The advent of single-cell RNA sequencing (scRNAseq) and additional single-cell omics technologies have provided scientists with unprecedented tools to explore biology at cellular resolution. However, reaching an appropriate number of good quality reads per cell and reasonable numbers of cells within each of the populations of interest are key to infer relevant conclusions about the underlying biology of the dataset. For these reasons, scRNAseq studies are constantly increasing the number of cells analysed and the granularity of the resultant transcriptomics analyses.
Researchers at the Biodonostia Health Research Institute aimed to identify previously described fibroblast subpopulations in healthy adult human skin by using the largest dataset published to date (528,253 sequenced cells) and an unsupervised population-matching algorithm. Their reanalysis of this landmark resource demonstrates that a substantial proportion of cell transcriptomic signatures may be biased by cellular stress and response to hypoxic conditions.

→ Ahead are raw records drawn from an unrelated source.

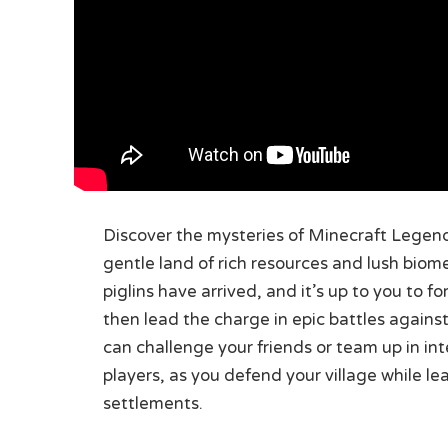
Discover the mysteries of Minecraft Legends
gentle land of rich resources and lush biom
piglins have arrived, and it’s up to you to f
then lead the charge in epic battles against
can challenge your friends or team up in inte
players, as you defend your village while l
settlements.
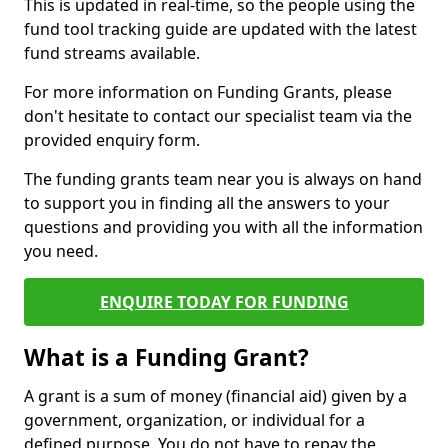
This is updated in real-time, so the people using the
fund tool tracking guide are updated with the latest
fund streams available.
For more information on Funding Grants, please
don't hesitate to contact our specialist team via the
provided enquiry form.
The funding grants team near you is always on hand
to support you in finding all the answers to your
questions and providing you with all the information
you need.
ENQUIRE TODAY FOR FUNDING
What is a Funding Grant?
A grant is a sum of money (financial aid) given by a
government, organization, or individual for a
defined purpose. You do not have to repay the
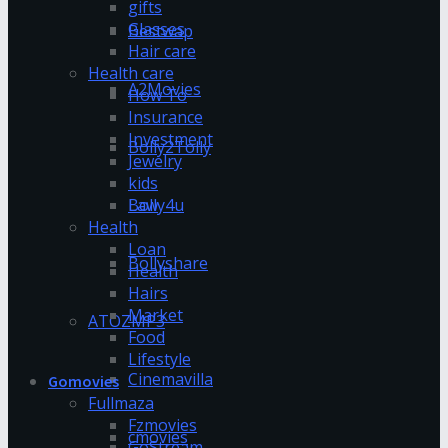
gifts
Glasses
Bestwap
Hair care
Health care
A2Movies
How To
Insurance
Investment
Bolly2Tolly
Jewelry
kids
Bolly4u
Law
Health
Loan
Bollyshare
Health
Hairs
Market
ATOZMP3
Food
Lifestyle
Cinemavilla
Gomovies
Fullmaza
Fzmovies
cmovies
GoStream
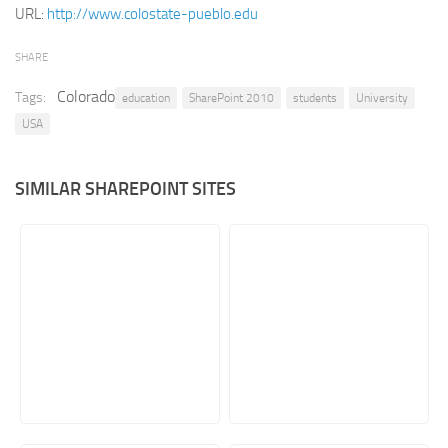
URL:
http://www.colostate-pueblo.edu
Retail
SHARE
Services
Technology
Colorado
Tags:
education
SharePoint 2010
students
University
USA
Tourism
Transportation
SIMILAR SHAREPOINT SITES
SharePoint Sites by Color Scheme
Black SharePoint sites
Blue SharePoint sites
Brown SharePoint sites
Colorful SharePoint sites
Dark SharePoint sites
Green SharePoint sites
Light SharePoint sites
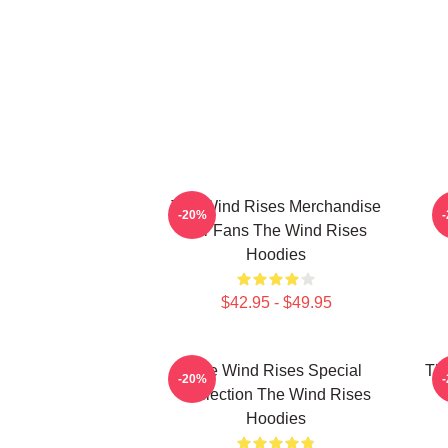
The Wind Rises Merchandise
T
-20%
For Fans The Wind Rises
Hoodies
$42.95 - $49.95
The Wind Rises Special
Th
-20%
Collection The Wind Rises
T
Hoodies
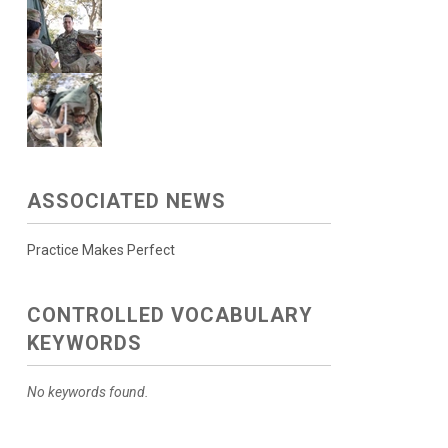
ASSOCIATED NEWS
Practice Makes Perfect
CONTROLLED VOCABULARY
KEYWORDS
No keywords found.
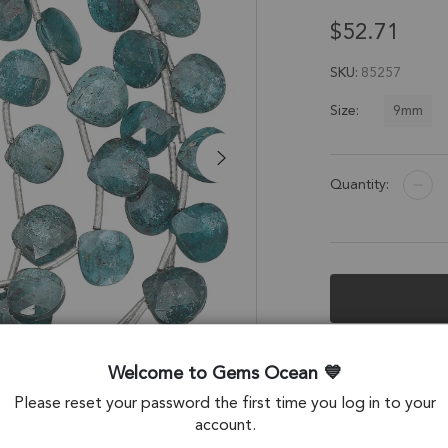
$52.71
SKU
85257
9mm
Size:
Quantity:
Description &
Welcome to Gems Ocean
Teal Blue Kyanite
Please reset your password the first time you log in to your
account.
Stone Origin:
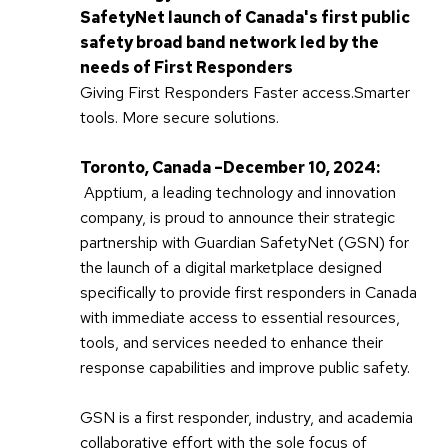
SafetyNet launch of Canada's first public
safety broad band network led by the
needs of First Responders
Giving First Responders Faster access.Smarter
tools. More secure solutions.
Toronto, Canada –December 10, 2024:
Apptium, a leading technology and innovation
company, is proud to announce their strategic
partnership with Guardian SafetyNet (GSN) for
the launch of a digital marketplace designed
specifically to provide first responders in Canada
with immediate access to essential resources,
tools, and services needed to enhance their
response capabilities and improve public safety.
GSN is a first responder, industry, and academia
collaborative effort with the sole focus of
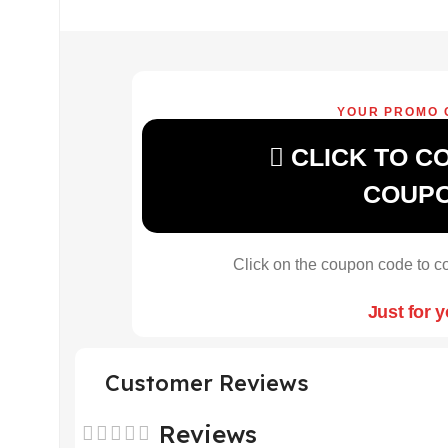
YOUR PROMO 
CLICK TO C
COUP
Click on the coupon code to co
Just for 
Customer Reviews
Reviews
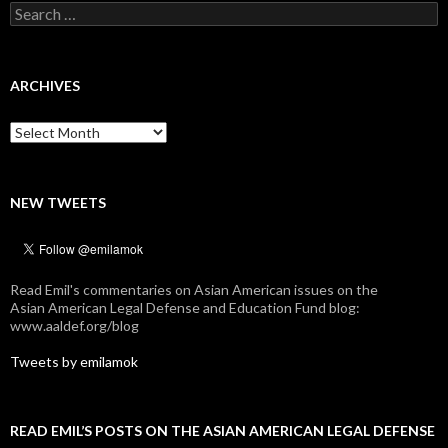
Search
for:
ARCHIVES
Archives
NEW TWEETS
Read Emil's commentaries on Asian American issues on the
Asian American Legal Defense and Education Fund blog:
www.aaldef.org/blog
Tweets by emilamok
READ EMIL’S POSTS ON THE ASIAN AMERICAN LEGAL DEFENSE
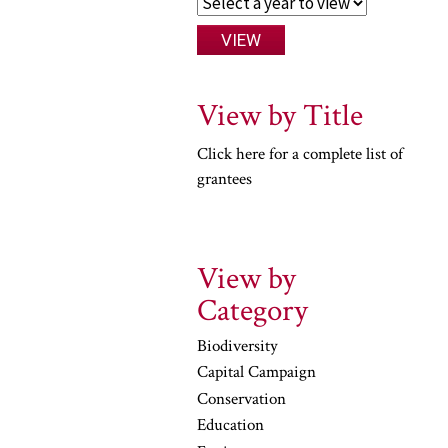
View by Title
Click here for a complete list of
grantees
View by
Category
Biodiversity
Capital Campaign
Conservation
Education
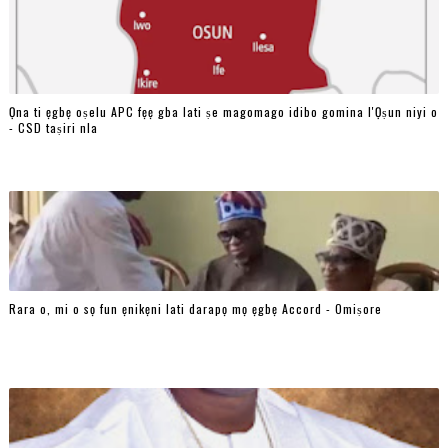
Ọna ti ẹgbẹ oṣelu APC fẹẹ gba lati ṣe magomago idibo gomina l'Ọṣun niyi o
- CSD taṣiri nla
Rara o, mi o sọ fun ẹnikẹni lati darapọ mọ ẹgbẹ Accord - Omiṣore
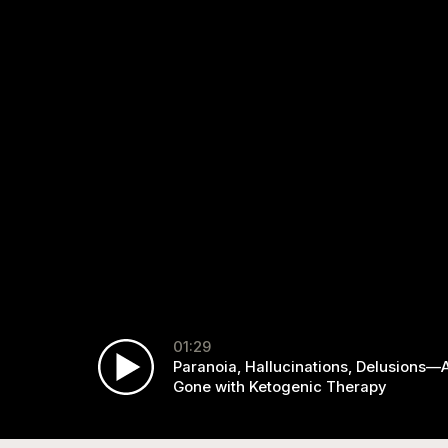
01:29
Paranoia, Hallucinations, Delusions—A
Gone with Ketogenic Therapy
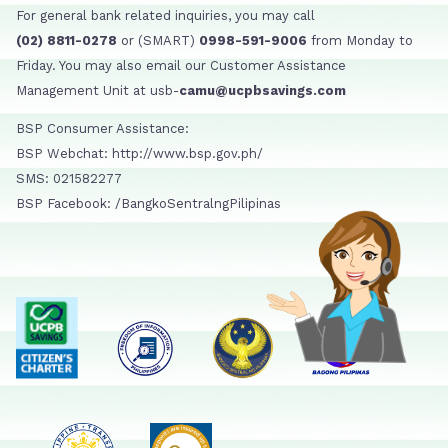
For general bank related inquiries, you may call
(02) 8811-0278
or (SMART)
0998-591-9006
from Monday to
Friday. You may also email our Customer Assistance
Management Unit at usb-
camu@ucpbsavings.com
BSP Consumer Assistance:
BSP Webchat: http://www.bsp.gov.ph/
SMS: 021582277
BSP Facebook: /BangkoSentralngPilipinas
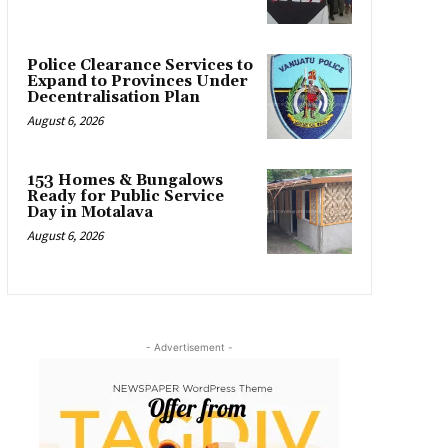
Police Clearance Services to
Expand to Provinces Under
Decentralisation Plan
August 6, 2026
153 Homes & Bungalows
Ready for Public Service
Day in Motalava
August 6, 2026
- Advertisement -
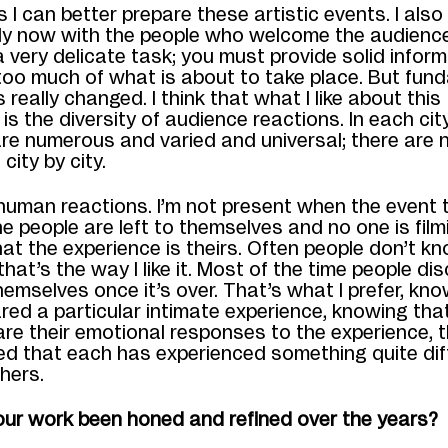
I can better prepare these artistic events. I also
ly now with the people who welcome the audience
 a very delicate task; you must provide solid infor
too much of what is about to take place. But fund
 really changed. I think that what I like about this
n is the diversity of audience reactions. In each cit
re numerous and varied and universal; there are 
city by city.
human reactions. I’m not present when the event 
he people are left to themselves and no one is film
 that the experience is theirs. Often people don’t 
hat’s the way I like it.
Most of the time people dis
mselves once it’s over. That’s what I prefer, kno
red a particular intimate experience, knowing tha
re their emotional responses to the experience, t
sed that each has experienced something quite dif
thers.
ur work been honed and refined over the years?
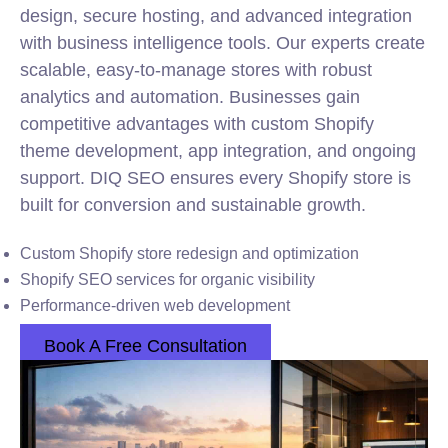
design, secure hosting, and advanced integration
with business intelligence tools. Our experts create
scalable, easy-to-manage stores with robust
analytics and automation. Businesses gain
competitive advantages with custom Shopify
theme development, app integration, and ongoing
support. DIQ SEO ensures every Shopify store is
built for conversion and sustainable growth.
Custom Shopify store redesign and optimization
Shopify SEO services for organic visibility
Performance-driven web development
Book A Free Consultation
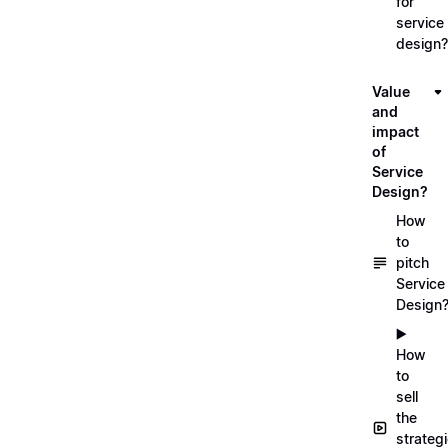
for
service
design?
Value
and
impact
of
Service
Design?
How
to
pitch
Service
Design
▶️
How
to
sell
the
strateg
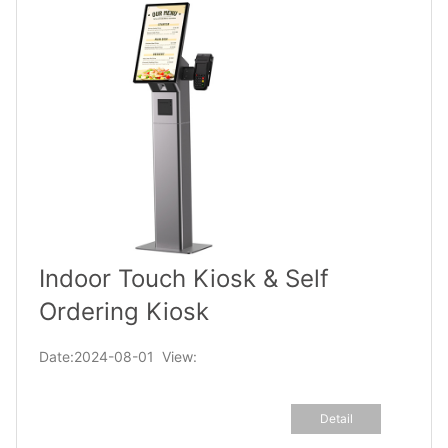
Indoor Touch Kiosk & Self
Ordering Kiosk
Date:2024-08-01 View:
Detail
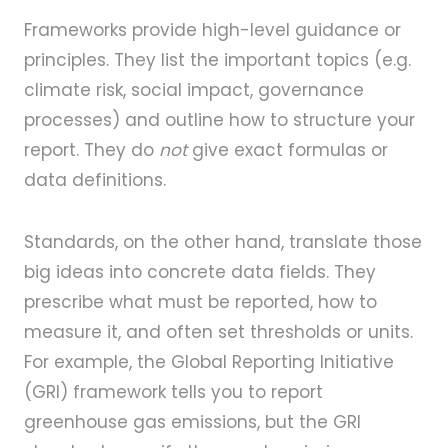
Frameworks provide high-level guidance or
principles. They list the important topics (e.g.
climate risk, social impact, governance
processes) and outline how to structure your
report. They do
not
give exact formulas or
data definitions.
Standards, on the other hand, translate those
big ideas into concrete data fields. They
prescribe what must be reported, how to
measure it, and often set thresholds or units.
For example, the Global Reporting Initiative
(GRI) framework tells you to report
greenhouse gas emissions, but the GRI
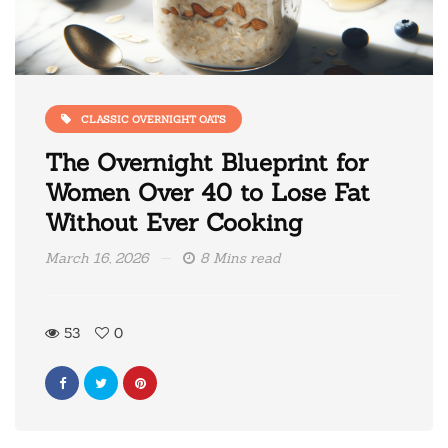
CLASSIC OVERNIGHT OATS
The Overnight Blueprint for
Women Over 40 to Lose Fat
Without Ever Cooking
March 16, 2026
8 Mins read
53
0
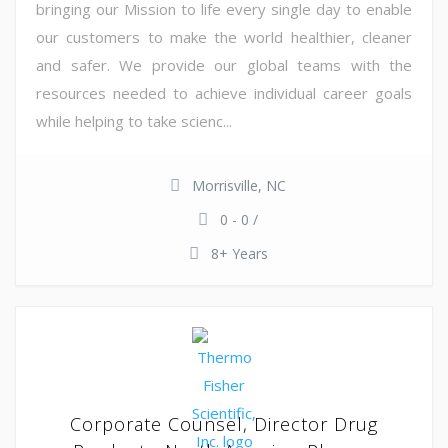
bringing our Mission to life every single day to enable
our customers to make the world healthier, cleaner
and safer. We provide our global teams with the
resources needed to achieve individual career goals
while helping to take scienc...
Morrisville, NC
0 - 0 /
8+ Years
Corporate Counsel, Director Drug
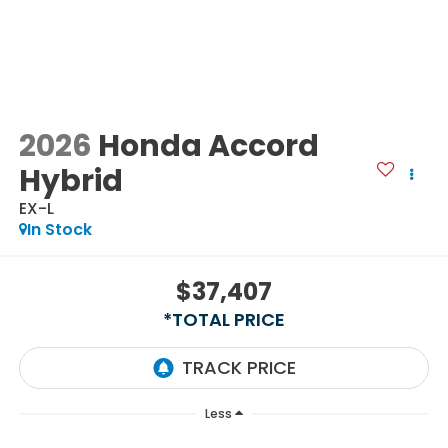
2026
Honda Accord
Hybrid
EX-L
In Stock
$37,407
*TOTAL PRICE
Less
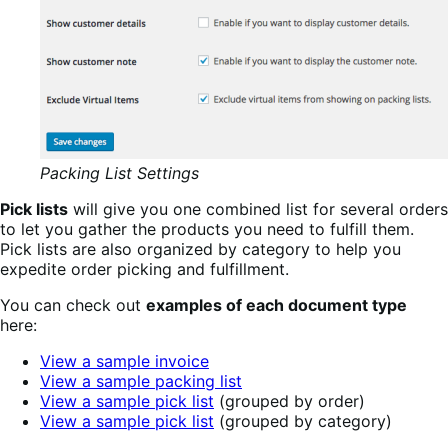
Packing List Settings
Pick lists
will give you one combined list for several orders
to let you gather the products you need to fulfill them.
Pick lists are also organized by category to help you
expedite order picking and fulfillment.
You can check out
examples of each document type
here:
View a sample invoice
View a sample packing list
View a sample pick list
(grouped by order)
View a sample pick list
(grouped by category)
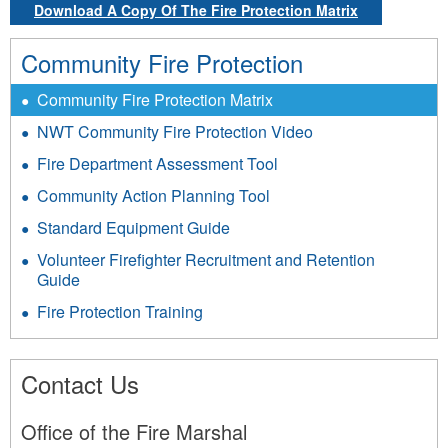
Download A Copy Of The Fire Protection Matrix
Community Fire Protection
Community Fire Protection Matrix
NWT Community Fire Protection Video
Fire Department Assessment Tool
Community Action Planning Tool
Standard Equipment Guide
Volunteer Firefighter Recruitment and Retention
Guide
Fire Protection Training
Contact Us
Office of the Fire Marshal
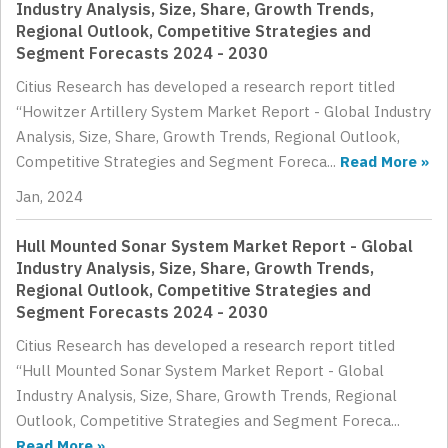
Industry Analysis, Size, Share, Growth Trends,
Regional Outlook, Competitive Strategies and
Segment Forecasts 2024 - 2030
Citius Research has developed a research report titled
“Howitzer Artillery System Market Report - Global Industry
Analysis, Size, Share, Growth Trends, Regional Outlook,
Competitive Strategies and Segment Foreca...
Read More »
Jan, 2024
Hull Mounted Sonar System Market Report - Global
Industry Analysis, Size, Share, Growth Trends,
Regional Outlook, Competitive Strategies and
Segment Forecasts 2024 - 2030
Citius Research has developed a research report titled
“Hull Mounted Sonar System Market Report - Global
Industry Analysis, Size, Share, Growth Trends, Regional
Outlook, Competitive Strategies and Segment Foreca...
Read More »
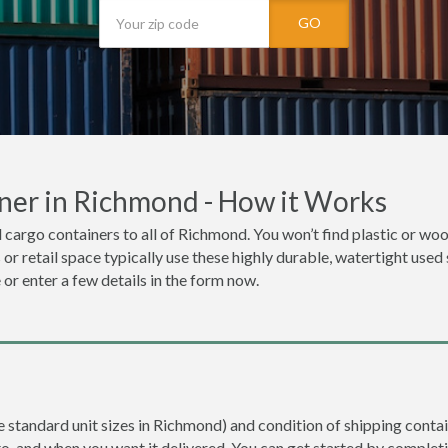
GO
ner in Richmond - How it Works
 cargo containers to all of Richmond. You won’t find plastic or wood
r retail space typically use these highly durable, watertight used
 or enter a few details in the form now.
re standard unit sizes in Richmond) and condition of shipping contai
to, and when you want it delivered. You can get started by completi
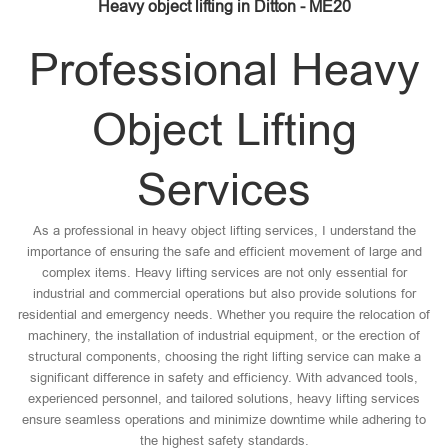
Heavy object lifting in Ditton - ME20
Professional Heavy
Object Lifting
Services
As a professional in heavy object lifting services, I understand the
importance of ensuring the safe and efficient movement of large and
complex items. Heavy lifting services are not only essential for
industrial and commercial operations but also provide solutions for
residential and emergency needs. Whether you require the relocation of
machinery, the installation of industrial equipment, or the erection of
structural components, choosing the right lifting service can make a
significant difference in safety and efficiency. With advanced tools,
experienced personnel, and tailored solutions, heavy lifting services
ensure seamless operations and minimize downtime while adhering to
the highest safety standards.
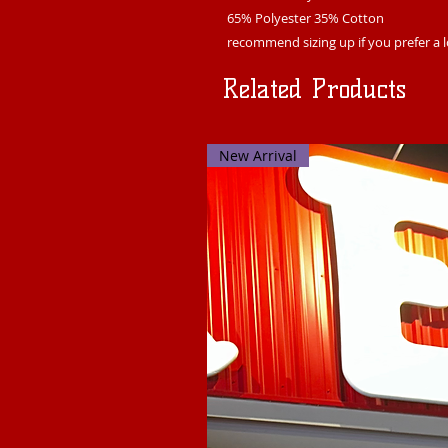
65% Polyester 35% Cotton
recommend sizing up if you prefer a l
Related Products
New Arrival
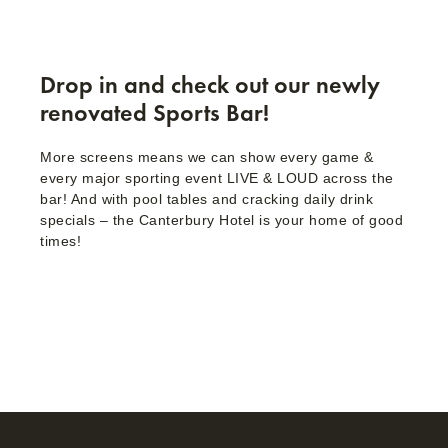
Drop in and check out our newly
renovated Sports Bar!
More screens means we can show every game &
every major sporting event LIVE & LOUD across the
bar! And with pool tables and cracking daily drink
specials – the Canterbury Hotel is your home of good
times!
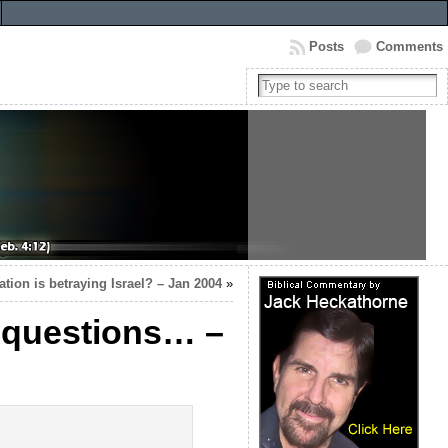
Posts
Comments
tion is betraying Israel? – Jan 2004
»
r questions… –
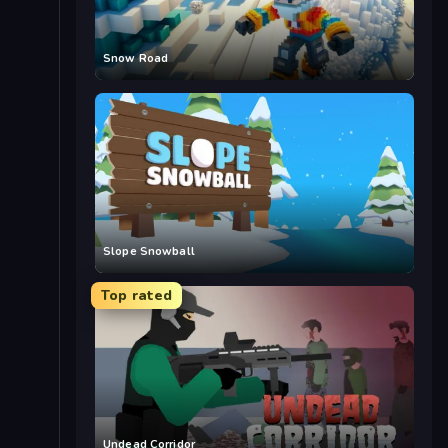
Snow Road
Slope Snowball
Top rated
Undead Corridor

Stress and hypoxia-related signatures in published human dermal fibroblast datasets
(A) UMAP plot of normal fibroblasts (after removal of hypoxic and stressed cell subsets) reveals conservation of some, but not all, cell types previously described in independent datasets. (B) UMAP plot of human dermal fibroblast subsets are shown here for five published datasets, and depicted by the average levels of expression of stress and hypoxia gene signatures.
The researchers postulate that careful design of experimental conditions is needed to avoid long processing times of biological samples. Additionally, computation of large datasets might undermine the extent of the analysis, possibly due to long processing times.